Start of Input data
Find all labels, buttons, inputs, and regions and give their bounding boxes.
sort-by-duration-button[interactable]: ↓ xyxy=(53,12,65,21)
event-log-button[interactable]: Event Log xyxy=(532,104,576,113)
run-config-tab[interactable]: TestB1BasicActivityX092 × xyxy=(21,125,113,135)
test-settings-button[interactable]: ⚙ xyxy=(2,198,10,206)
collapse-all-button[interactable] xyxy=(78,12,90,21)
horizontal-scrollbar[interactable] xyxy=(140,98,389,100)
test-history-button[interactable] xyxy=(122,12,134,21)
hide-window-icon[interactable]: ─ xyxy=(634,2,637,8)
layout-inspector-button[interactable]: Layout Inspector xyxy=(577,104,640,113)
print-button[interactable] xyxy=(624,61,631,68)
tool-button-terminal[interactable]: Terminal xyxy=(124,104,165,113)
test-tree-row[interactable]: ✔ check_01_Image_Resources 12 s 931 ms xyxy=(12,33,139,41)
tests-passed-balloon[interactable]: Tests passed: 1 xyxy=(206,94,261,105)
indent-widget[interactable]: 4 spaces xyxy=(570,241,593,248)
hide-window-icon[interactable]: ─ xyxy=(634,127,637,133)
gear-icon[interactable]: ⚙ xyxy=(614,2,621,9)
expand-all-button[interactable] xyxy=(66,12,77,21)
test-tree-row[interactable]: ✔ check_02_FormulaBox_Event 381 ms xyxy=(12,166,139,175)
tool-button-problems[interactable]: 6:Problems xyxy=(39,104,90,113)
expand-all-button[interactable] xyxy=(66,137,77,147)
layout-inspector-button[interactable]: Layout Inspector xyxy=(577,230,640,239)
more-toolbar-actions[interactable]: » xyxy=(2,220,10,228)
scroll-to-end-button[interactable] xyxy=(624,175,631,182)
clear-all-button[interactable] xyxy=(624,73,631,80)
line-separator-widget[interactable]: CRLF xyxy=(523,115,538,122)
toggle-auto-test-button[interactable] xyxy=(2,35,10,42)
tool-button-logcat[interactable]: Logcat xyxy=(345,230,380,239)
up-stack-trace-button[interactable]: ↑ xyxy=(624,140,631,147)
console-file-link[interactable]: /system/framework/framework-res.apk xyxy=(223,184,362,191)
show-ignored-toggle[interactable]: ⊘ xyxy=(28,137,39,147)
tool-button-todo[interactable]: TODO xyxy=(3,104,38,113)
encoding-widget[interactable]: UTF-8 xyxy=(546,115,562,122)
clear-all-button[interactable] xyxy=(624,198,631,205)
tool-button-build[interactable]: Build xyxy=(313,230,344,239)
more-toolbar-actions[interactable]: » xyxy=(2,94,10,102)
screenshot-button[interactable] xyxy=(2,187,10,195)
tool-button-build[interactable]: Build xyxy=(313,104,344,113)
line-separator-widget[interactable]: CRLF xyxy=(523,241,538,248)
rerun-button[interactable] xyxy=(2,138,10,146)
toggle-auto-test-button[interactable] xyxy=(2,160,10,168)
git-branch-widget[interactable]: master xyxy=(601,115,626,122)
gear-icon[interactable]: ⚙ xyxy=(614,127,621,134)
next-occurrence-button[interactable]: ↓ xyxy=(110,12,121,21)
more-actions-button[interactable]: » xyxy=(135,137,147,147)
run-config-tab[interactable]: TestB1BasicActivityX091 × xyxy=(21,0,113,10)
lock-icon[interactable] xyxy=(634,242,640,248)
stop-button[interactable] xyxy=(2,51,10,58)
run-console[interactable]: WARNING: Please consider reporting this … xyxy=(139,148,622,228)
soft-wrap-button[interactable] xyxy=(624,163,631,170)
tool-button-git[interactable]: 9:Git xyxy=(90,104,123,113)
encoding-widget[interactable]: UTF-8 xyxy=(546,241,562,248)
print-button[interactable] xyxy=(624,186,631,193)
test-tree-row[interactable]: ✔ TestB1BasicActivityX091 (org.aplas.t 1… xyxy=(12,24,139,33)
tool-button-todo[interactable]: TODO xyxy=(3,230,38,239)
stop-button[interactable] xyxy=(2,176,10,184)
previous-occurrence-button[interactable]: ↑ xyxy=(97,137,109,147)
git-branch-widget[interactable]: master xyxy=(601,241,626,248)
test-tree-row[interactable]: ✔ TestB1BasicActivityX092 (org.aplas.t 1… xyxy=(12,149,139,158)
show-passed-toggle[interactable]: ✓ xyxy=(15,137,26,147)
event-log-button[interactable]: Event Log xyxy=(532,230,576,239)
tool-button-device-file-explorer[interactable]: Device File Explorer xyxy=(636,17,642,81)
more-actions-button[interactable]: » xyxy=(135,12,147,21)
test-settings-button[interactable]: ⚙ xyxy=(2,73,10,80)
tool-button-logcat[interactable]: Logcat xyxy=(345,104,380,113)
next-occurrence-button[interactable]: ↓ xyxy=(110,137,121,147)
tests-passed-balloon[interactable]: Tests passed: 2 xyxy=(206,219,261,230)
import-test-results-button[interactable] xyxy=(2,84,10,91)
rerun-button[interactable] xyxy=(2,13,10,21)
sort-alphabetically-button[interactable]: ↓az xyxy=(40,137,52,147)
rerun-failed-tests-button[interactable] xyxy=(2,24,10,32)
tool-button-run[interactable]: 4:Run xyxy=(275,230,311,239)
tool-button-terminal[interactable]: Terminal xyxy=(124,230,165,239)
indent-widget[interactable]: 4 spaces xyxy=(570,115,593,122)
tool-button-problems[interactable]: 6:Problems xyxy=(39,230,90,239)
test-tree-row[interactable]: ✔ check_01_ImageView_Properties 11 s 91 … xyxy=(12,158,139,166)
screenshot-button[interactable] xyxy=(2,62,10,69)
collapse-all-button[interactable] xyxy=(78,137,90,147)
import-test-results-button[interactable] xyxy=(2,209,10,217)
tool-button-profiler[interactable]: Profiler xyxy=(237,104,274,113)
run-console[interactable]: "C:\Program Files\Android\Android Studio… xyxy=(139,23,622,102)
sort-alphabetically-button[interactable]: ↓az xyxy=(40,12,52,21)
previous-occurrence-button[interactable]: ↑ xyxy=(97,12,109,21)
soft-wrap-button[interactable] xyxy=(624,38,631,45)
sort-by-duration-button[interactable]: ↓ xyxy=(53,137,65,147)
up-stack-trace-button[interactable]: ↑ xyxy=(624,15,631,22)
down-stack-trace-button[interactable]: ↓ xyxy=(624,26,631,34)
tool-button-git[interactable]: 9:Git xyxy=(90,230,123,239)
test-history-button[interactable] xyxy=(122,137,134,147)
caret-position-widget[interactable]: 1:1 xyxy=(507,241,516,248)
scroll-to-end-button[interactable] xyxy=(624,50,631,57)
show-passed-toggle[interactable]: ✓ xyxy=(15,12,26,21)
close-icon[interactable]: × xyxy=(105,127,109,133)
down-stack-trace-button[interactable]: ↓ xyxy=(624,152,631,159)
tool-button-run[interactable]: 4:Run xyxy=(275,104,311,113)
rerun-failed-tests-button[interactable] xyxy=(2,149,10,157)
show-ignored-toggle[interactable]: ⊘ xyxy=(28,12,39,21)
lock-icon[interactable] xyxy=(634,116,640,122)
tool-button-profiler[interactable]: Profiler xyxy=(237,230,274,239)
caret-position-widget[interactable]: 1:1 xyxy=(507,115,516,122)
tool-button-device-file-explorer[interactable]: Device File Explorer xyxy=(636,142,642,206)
End of Input data
[Work to be completed]: Read through the entries above, and wherever a line holds the string "trace", copy it.

[Response to the task]:
up-stack-trace-button[interactable]: ↑ xyxy=(624,140,631,147)
up-stack-trace-button[interactable]: ↑ xyxy=(624,15,631,22)
down-stack-trace-button[interactable]: ↓ xyxy=(624,26,631,34)
down-stack-trace-button[interactable]: ↓ xyxy=(624,152,631,159)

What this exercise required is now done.